The scandal arrives as Minnesota's government is already reeling from a separate fraud investigation that prosecutors estimate could exceed $9 billion in losses. That crisis forced Governor Tim Walz to abandon his re-election campaign. Republican lawmakers seized on the audit as evidence of systemic rot. State Senator Mark Koran called it "a complete breakdown" and said the fabrication of documents to mislead auditors was "unacceptable" and "obstructs" the audit process itself. House Speaker DeMuth demanded immediate answers about the backdating and falsification.

Shireen Gandhi, the acting DHS commissioner, acknowledged the findings in a brief statement, saying they provided "a roadmap" for strengthening oversight and that she accepted responsibility. But the audit suggests the problems run deeper than any single administrator. Employees weren't trained. Leadership ignored warnings. Accountability was absent at every level. The report concludes that DHS needs what it calls "a full reset," starting with new leadership, mandatory training, and a complete overhaul of how it monitors grant spending.

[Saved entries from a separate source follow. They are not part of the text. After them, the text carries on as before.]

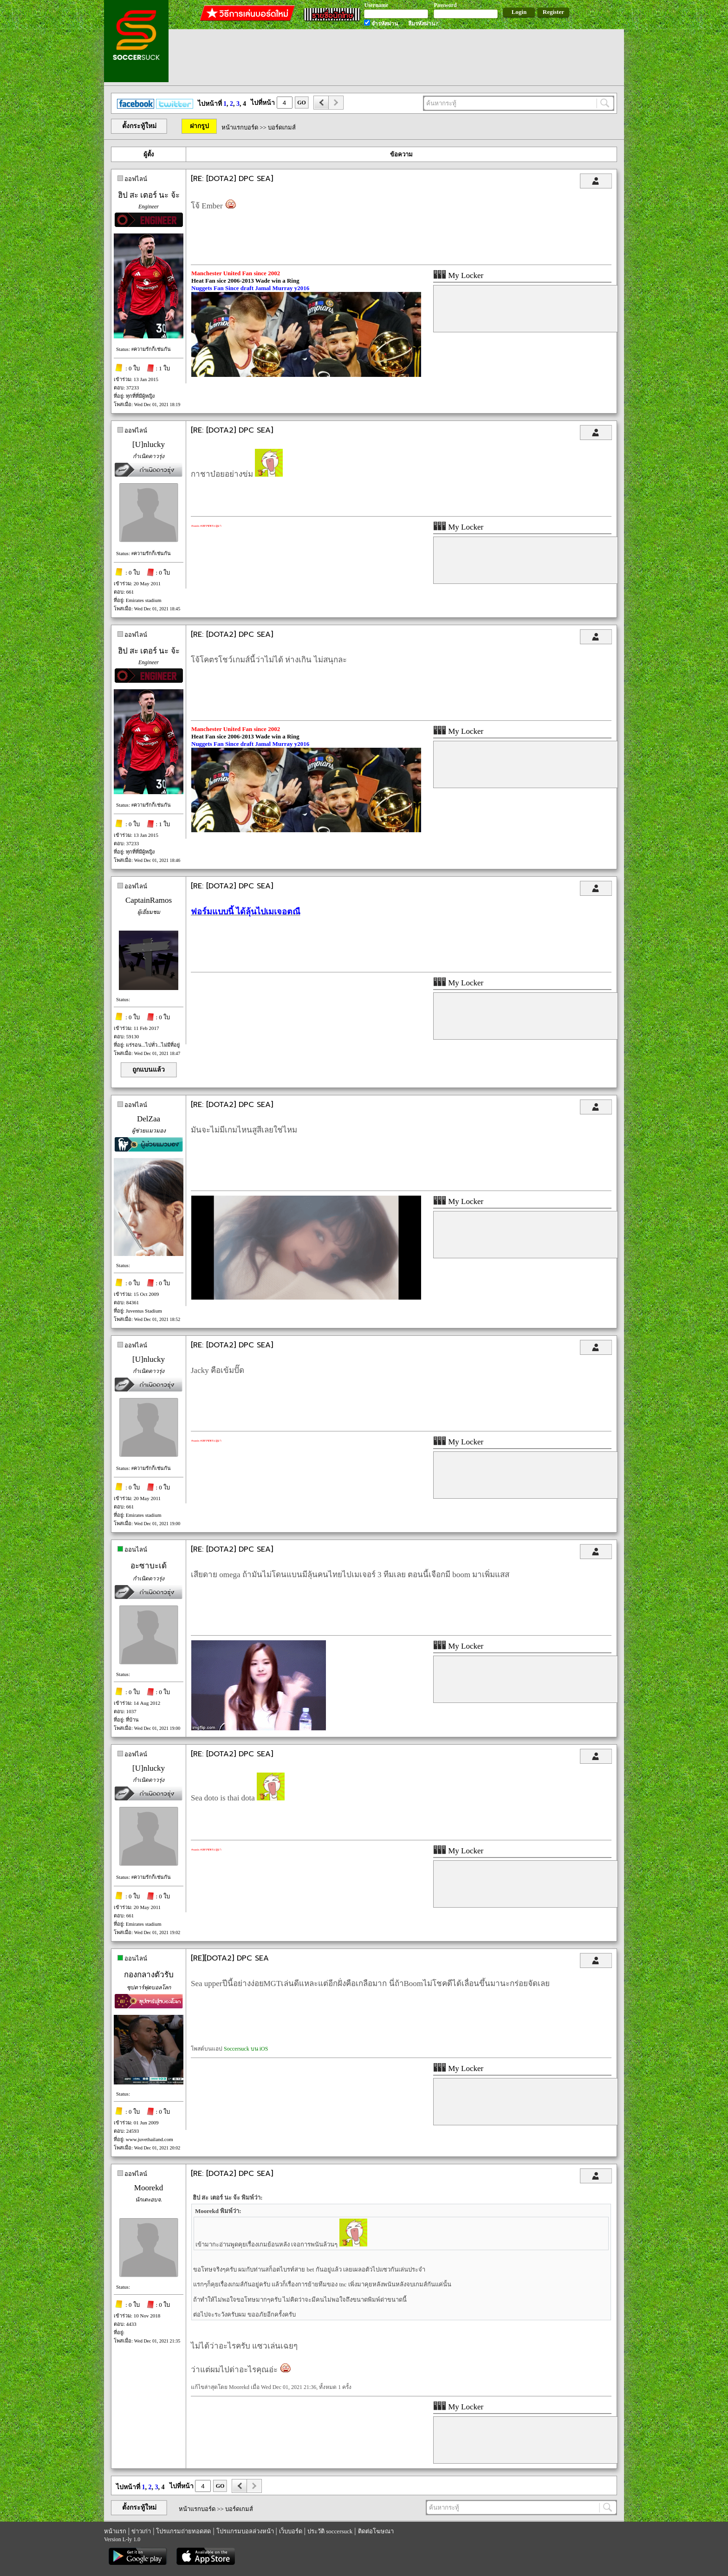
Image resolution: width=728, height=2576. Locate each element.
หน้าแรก (115, 2531)
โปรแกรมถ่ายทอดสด (183, 2531)
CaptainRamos (148, 900)
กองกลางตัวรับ (149, 1974)
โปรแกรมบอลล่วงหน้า (245, 2531)
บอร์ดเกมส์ (282, 127)
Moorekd (148, 2187)
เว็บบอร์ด (290, 2531)
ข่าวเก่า (141, 2531)
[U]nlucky (148, 444)
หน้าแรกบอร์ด (239, 127)
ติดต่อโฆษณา (376, 2531)
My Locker (458, 275)
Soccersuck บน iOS (246, 2048)
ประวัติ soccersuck (329, 2531)
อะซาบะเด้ (148, 1565)
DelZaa (148, 1118)
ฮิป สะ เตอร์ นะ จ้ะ (149, 195)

For the vulnerable populations these grants were meant to serve—people struggling with addiction and mental illness—the consequences are harder to quantify but no less real. When oversight fails this completely, when documentation is fabricated and conflicts of interest go unaddressed, the money doesn't reliably reach the people who need it. The audit doesn't measure that loss, but it's embedded in every finding.

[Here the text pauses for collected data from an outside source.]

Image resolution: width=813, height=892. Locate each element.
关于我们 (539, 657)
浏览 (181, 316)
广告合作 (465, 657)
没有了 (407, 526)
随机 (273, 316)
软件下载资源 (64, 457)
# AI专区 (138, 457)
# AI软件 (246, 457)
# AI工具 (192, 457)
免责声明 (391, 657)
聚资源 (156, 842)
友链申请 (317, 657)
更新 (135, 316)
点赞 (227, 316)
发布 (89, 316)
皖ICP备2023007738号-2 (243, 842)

The findings provide us with a roadmap for our focus going forward to continue strengthening oversight and integrity of behavioral health grants. I take the report seriously, I accept responsibility for the findings.
— Shireen Gandhi, acting DHS commissioner
A complete breakdown in how DHS's Behavioral Health Administration manages hundreds of millions in taxpayer-funded grants. BHA failed to verify that grantees were providing the services they were paid for and created documentation after the fact to mislead auditors.
— State Senator Mark Koran
A Conversa do Hearth Outra perspectiva sobre a história
Inventor

What does it actually mean that they couldn't produce progress reports? Isn't that just paperwork?

Model

It's the opposite of just paperwork. A progress report is how you know if the money bought what it was supposed to buy. Without it, you have no idea if a nonprofit claiming to treat addiction actually treated anyone, or if they just kept the cash.

Inventor

And the backdated documents—was someone deliberately trying to hide something, or just sloppy?

Model

The audit says documents appeared to be "backdated or newly created." That's not sloppiness. That's someone looking back at what they should have done and pretending they did it. It's the difference between forgetting to take notes and writing fake notes after you get caught.

Inventor

Why would a grant manager then go work for the organization he approved money for?

Model

That's the question. It could be innocent—he knew the work, they hired him. But it also looks like a reward for approving the grant in the first place. Either way, it's a conflict of interest that should never have been allowed.

Inventor

The employees said leadership doesn't listen until something makes the news. Do you think people were warning about this?

Model

Almost certainly. When 73 percent of your staff says they weren't trained to do their jobs, some of them were probably saying so out loud. The audit suggests those warnings were ignored.

Inventor

What happens now?

Model

The audit says DHS needs a full reset—new leadership, real training, actual oversight. But that's what audits always say. The real question is whether anyone faces consequences, and whether the next $425 million in grants gets managed any differently.